Christine Blasey Ford's attorney said she was partly motivated by desire to defend Roe v Wade (Update)

There’s a new book out about the Kavanaugh confirmation called “Search and Destroy: Inside the Campaign Against Brett Kavanaugh.” The Washington Examiner’s Paul Bedard has seen some excerpts from the book and highlights one of them today. Dr. Christine Blasey Ford’s attorney, Debra Katz, spoke at a conference and suggested that Ford was motivated to come forward by her desire to put an asterisk next to Kavanaugh’s name should he later dismantle Roe v Wade:

In April this year, she spoke at the University of Baltimore’s 11th Feminist Legal Theory Conference titled “Applied Feminism and #MeToo.” Lovelace secured a video of her address and provided a clip to Secrets…

Katz said:

“In the aftermath of these hearings, I believe that Christine’s testimony brought about more good than the harm misogynist Republicans caused by allowing Kavanaugh on the court. We were going to have a conservative [justice] … elections have consequences, but he will always have an asterisk next to his name. When he takes a scalpel to Roe v. Wade, we will know who he is, we know his character, and we know what motivates him, and that is important; it is important that we know, and that is part of what motivated Christine.”

[The book’s author] explained, “Ford’s audience was not the Senate, as Katz had previously suggested, but the American people. If they could be persuaded that Justice Kavanaugh was a predator, then they might not accept a future ruling by the five Republican-appointed justices altering the right to obtain an abortion established by Roe v. Wade. Had the Senate understood Ford’s real motivation, as described by Katz, it might have appreciated more fully the pressure that ‘organized forces’ were applying.”
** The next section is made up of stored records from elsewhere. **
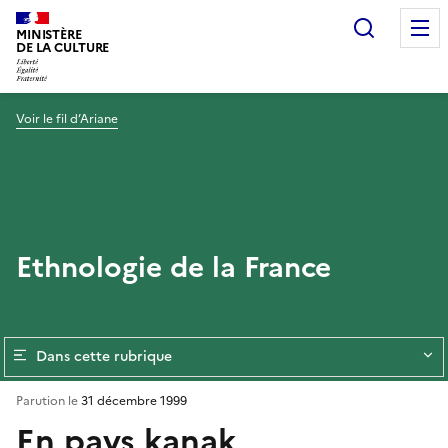
Recherc
MINISTÈRE
DE LA CULTURE
Voir le fil d’Ariane
Ethnologie de la France
Dans cette rubrique
Parution le
31 décembre 1999
En pays kanak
Of course, we don’t know exactly what Dr. Ford might have said that led her attorney to believe this was an accurate take on her views. Maybe this is Katz putting her own spin on things, after the fact. Maybe she’s trying to claim a moral victory in the face of an obvious defeat. That’s possible.

But it’s also possible to read this as the book’s author does, as an admission that Ford was motivated by abortion politics all along. After all, Katz is saying the conclusion (of Kavanaugh’s confirmation) was assured ahead of time, suggesting that Ford knew it too. She really does seem to be saying that Ford just wanted to exact a political price.

The problem for Ford is that, whatever her reasons for coming forward, there was literally no one able to confirm any part of her story. No one remembered the party she described much less the incident, not even her friend who was supposedly there that night. No one remembers driving her home (she was 15) or remembers hearing about an assault contemporaneously. The first mention of Kavanaugh by name appears to be 30 years later.

Two other women who came forward, Deborah Ramirez and Julie Swetnick, also made claims about Kavanaugh’s behavior at parties that no one could confirm. There were also a couple of claims made to members of Congress that later turned out to be lies.

Unlike, Katz I don’t think Kavanaugh’s confirmation was a foregone conclusion. I still think that if anyone had come forward to back up Ford’s claims, Kavanaugh would have lost another vote or two and that would have been the end of his nomination. As it was, he came very close to not making it because of the allegations, at least some of which appear to have been invented out of whole cloth.